In a decision consistent with the outcome of a number of recent appraisal cases, the Delaware Court of Chancery in LongPath Capital, LLC v. Ramtron International Corp. relied on the negotiated merger price as the best evidence of “fair value” for purposes of Section 262 of the Delaware General Corporation Law.1 And, in the most noteworthy portion of the decision, the Court took the additional step of deducting merger related synergies from the merger price to determine fair value.
The appraisal petition, filed by a stockholder who acquired its shares after the merger was announced, sought a court determination of “fair value” in connection with Cypress Semiconductor Corporation’s acquisition of Ramtron in November 2012. Months earlier, Cypress had made an unsolicited offer for Ramtron followed by a hostile tender offer that the Ramtron board recommended against. For several months, Ramtron “actively solicited every buyer it believed could be interested,” but the company received no formal offers. Ultimately, Cypress raised its offer five times before Ramtron agreed to merge at $3.10 per share—a 71% premium over the unaffected stock price and a 25% increase to Cypress’s first offer.
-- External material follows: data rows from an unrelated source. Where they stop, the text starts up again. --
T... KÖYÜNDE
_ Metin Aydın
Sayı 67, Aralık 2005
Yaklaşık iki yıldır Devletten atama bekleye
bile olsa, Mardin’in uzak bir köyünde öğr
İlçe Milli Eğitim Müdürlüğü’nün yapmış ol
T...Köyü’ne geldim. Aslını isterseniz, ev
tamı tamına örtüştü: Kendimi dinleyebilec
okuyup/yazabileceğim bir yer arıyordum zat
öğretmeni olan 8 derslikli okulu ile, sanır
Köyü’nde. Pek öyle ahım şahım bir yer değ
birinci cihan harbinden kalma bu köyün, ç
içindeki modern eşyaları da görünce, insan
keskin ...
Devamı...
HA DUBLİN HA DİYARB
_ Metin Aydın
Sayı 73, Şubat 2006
In making the required determinations regarding the fair value of the petitioner’s shares, the Court held that a multi-bidder auction is not a “prerequisite” to relying on the merger price and found that any “impediments to a higher bid resulted from Ramtron’s operative reality, not shortcomings of the Merger process.” Turning to synergies, the Court instructed that value arising from the consummation of the merger must be excluded in an appraisal proceeding, and, for that reason, excluded any amount attributable to acquiror-specific synergies from the merger price. The Court explained that “the proper way of applying a merger-price-less-synergies approach is to determine the value paid for a company and then subtract that portion of the purchase price representing synergies.” Relying on expert testimony, the Court concluded that synergies were $0.03 per share—calculated by finding 10% of the merger price to represent gross cost savings and adding back “negative revenue synergies and transaction costs,” which were “significant” based on the record in this case—and deducted that amount from the merger price to assess “fair value.”
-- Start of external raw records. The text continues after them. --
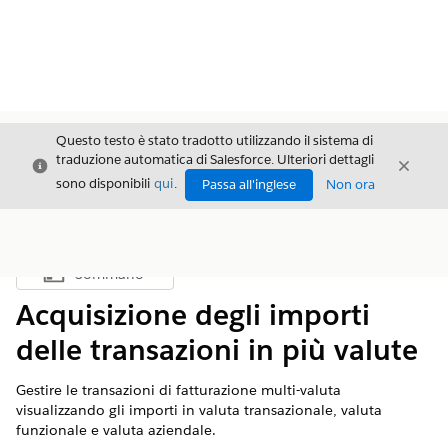
Questo testo è stato tradotto utilizzando il sistema di
traduzione automatica di Salesforce. Ulteriori dettagli
Chiudi
Chiud
Chiudi
sono disponibili
qui
.
Passa all'inglese
Non ora
Sommario
Mostra sommario
Acquisizione degli importi
delle transazioni in più valute
Gestire le transazioni di fatturazione multi-valuta
visualizzando gli importi in valuta transazionale, valuta
funzionale e valuta aziendale.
Also noteworthy is the Court’s extended discussion of the reliability of management projections the stockholder used to argue that the fair value was $4.96 per share (significantly higher than the $3.10 merger price). The Court found that the projections were unreliable for a number of reasons, including that a new management team prepared the projections outside of the ordinary course of business, the projections failed to account for known anomalies in recent revenues, and the company had provided different projections to lenders. The Court noted that accepting the stockholder’s value would have meant “the market left an amount on the table exceeding Ramtron’s unaffected market capitalization” and reflected “a significant market failure, especially in the context of a well-publicized hostile bid and a target actively seeking a white knight.”
LongPath demonstrates the Delaware courts’ acceptance of market-tested merger values as indicative of fair value in an appraisal proceeding and the courts’ willingness to make difficult determinations concerning the value attributable to synergies.